*What you have to do*
Where the word "screenshot" occurs in a line of the listing, please copy the line.

*Records*

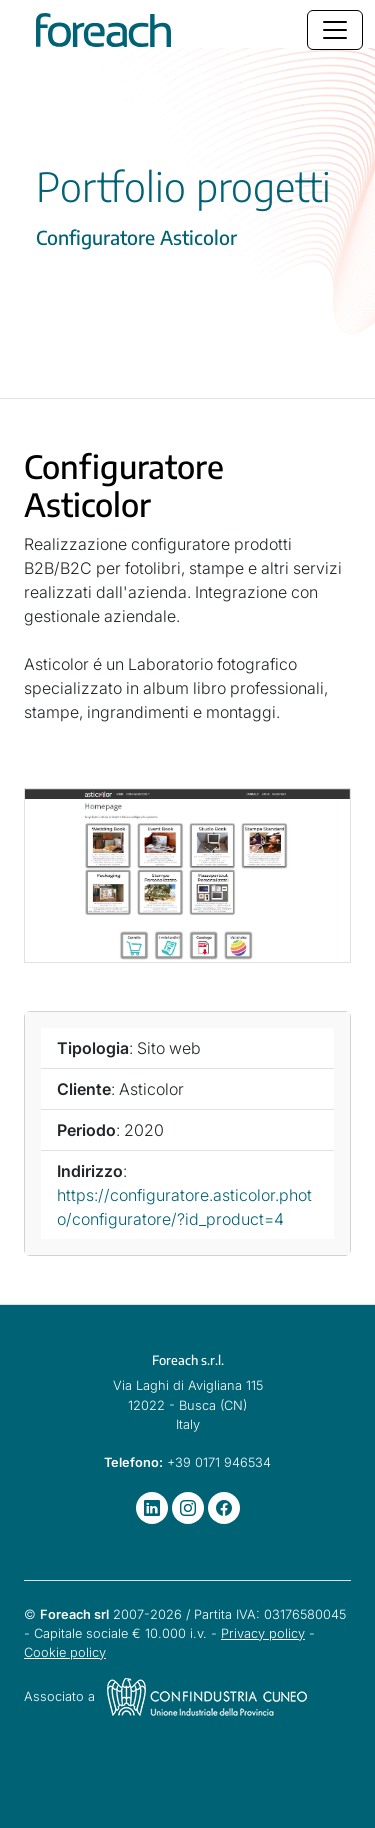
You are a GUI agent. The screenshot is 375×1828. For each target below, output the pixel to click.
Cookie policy (65, 1652)
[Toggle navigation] (335, 30)
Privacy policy (263, 1633)
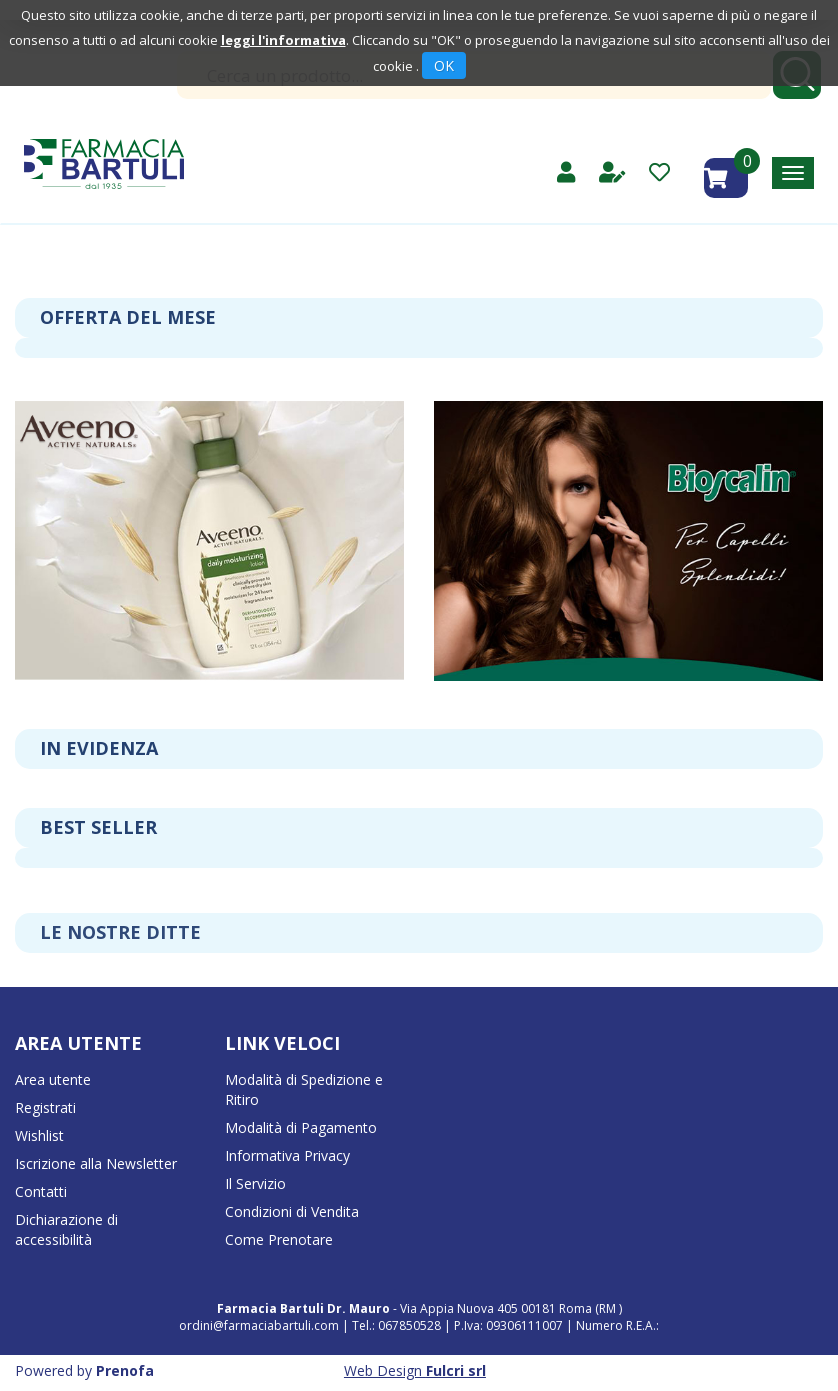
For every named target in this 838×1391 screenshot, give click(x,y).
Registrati (45, 1107)
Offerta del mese (128, 317)
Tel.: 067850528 (398, 1325)
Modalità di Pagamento (301, 1127)
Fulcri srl (456, 1370)
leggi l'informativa (283, 40)
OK (444, 65)
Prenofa (125, 1370)
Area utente (53, 1079)
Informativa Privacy (287, 1155)
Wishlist (39, 1135)
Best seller (98, 827)
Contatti (41, 1191)
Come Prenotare (279, 1239)
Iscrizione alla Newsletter (96, 1163)
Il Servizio (255, 1183)
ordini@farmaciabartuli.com (259, 1325)
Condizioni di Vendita (292, 1211)
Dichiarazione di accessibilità (66, 1229)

*Solution to this problem*
You are a GUI agent. The screenshot is 375×1828. For each target below, output the pixel to click.
For every named target in this 838×1391 screenshot, give click(x,y).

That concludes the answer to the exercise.